[Data to examine — start]

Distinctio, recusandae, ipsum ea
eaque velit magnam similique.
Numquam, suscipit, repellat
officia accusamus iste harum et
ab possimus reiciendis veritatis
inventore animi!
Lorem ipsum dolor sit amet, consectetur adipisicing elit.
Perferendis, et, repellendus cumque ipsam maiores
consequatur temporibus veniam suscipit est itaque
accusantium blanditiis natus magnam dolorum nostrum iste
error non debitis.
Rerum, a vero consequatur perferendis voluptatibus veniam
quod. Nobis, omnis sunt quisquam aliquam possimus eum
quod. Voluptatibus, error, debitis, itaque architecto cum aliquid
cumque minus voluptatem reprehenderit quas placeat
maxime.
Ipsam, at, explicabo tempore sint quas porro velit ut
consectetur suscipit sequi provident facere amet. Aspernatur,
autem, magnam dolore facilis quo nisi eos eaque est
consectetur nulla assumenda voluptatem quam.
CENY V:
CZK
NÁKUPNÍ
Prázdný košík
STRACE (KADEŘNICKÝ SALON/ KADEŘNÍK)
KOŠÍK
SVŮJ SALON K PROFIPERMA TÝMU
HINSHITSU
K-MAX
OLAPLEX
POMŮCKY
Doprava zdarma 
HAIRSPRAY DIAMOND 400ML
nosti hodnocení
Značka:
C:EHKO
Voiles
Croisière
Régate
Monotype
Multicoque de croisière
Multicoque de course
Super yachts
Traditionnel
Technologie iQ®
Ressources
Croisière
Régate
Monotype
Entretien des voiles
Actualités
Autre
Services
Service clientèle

[Data to examine — finish]
[Data to examine — start]

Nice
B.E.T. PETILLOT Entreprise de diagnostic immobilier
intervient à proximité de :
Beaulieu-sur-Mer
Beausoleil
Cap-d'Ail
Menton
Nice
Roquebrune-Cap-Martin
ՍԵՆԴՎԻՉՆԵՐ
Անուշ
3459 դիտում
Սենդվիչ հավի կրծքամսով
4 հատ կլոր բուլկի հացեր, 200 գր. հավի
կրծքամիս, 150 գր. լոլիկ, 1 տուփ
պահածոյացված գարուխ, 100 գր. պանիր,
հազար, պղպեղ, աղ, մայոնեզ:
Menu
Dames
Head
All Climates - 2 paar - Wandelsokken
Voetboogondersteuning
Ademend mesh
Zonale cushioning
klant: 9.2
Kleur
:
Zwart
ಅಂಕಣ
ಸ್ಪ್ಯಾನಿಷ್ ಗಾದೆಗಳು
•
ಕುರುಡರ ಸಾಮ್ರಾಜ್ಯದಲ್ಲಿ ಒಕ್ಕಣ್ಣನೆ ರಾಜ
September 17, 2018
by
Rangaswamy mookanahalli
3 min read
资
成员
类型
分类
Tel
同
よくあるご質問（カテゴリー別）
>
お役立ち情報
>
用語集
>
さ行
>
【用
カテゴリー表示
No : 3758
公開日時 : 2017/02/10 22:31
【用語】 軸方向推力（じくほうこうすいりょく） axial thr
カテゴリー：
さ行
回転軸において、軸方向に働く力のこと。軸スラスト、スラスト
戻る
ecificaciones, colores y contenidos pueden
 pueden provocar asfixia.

[Data to examine — finish]
[Data to examine — start]

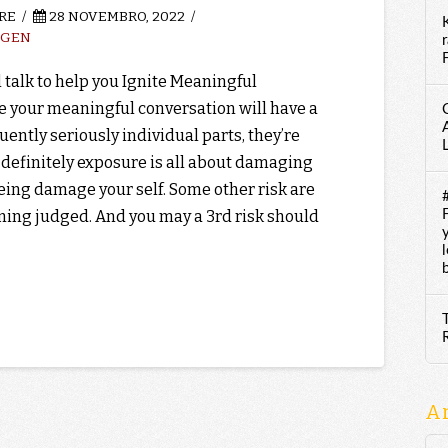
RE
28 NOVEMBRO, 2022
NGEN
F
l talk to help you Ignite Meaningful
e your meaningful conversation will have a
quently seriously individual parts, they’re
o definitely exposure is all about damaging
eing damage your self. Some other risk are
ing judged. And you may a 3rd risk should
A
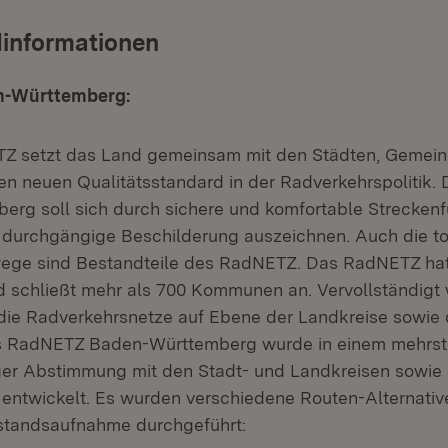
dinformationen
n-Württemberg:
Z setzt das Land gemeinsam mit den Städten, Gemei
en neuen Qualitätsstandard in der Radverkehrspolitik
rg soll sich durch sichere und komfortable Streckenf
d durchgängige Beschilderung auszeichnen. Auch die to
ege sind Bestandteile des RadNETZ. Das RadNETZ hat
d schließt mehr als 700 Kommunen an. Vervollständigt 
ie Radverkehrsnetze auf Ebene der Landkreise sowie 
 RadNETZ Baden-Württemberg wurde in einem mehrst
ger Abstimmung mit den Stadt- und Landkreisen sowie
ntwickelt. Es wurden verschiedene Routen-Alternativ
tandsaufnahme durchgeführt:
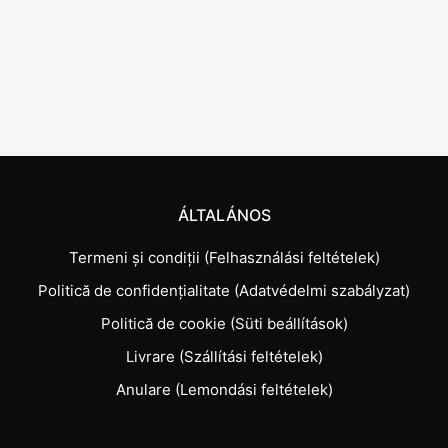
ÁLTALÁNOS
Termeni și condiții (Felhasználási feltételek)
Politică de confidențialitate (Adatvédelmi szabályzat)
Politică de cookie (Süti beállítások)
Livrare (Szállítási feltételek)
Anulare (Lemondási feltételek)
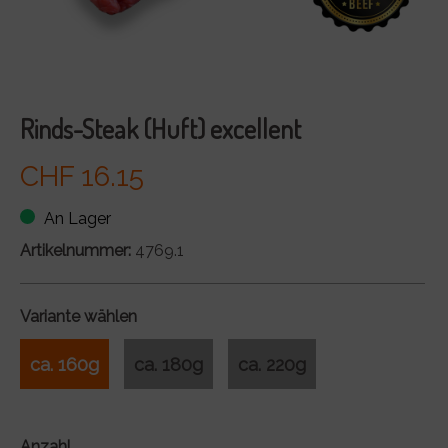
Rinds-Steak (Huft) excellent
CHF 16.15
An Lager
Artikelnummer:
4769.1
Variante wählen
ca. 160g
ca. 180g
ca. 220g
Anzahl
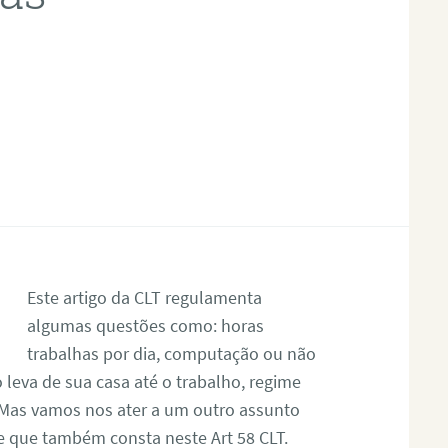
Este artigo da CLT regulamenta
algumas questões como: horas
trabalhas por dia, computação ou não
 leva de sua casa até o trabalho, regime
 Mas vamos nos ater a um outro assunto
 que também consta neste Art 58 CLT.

[Data to examine — finish]

# What to produce
Repeat exactly, and only, the entries from the line with "Termeni și condiții" through the line with "Este artigo da CLT regulamenta". Pictures are skipped.

# Response to this task
Termeni și condiții (Felhasználási feltételek)
Politică de confidențialitate (Adatvédelmi szabályzat)
Politică de cookie (Süti beállítások)
Livrare (Szállítási feltételek)
Anulare (Lemondási feltételek)
Rinds-Steak (Huft) excellent
CHF 16.15
An Lager
Artikelnummer:
4769.1
Variante wählen
ca. 160g
ca. 180g
ca. 220g
Anzahl
Este artigo da CLT regulamenta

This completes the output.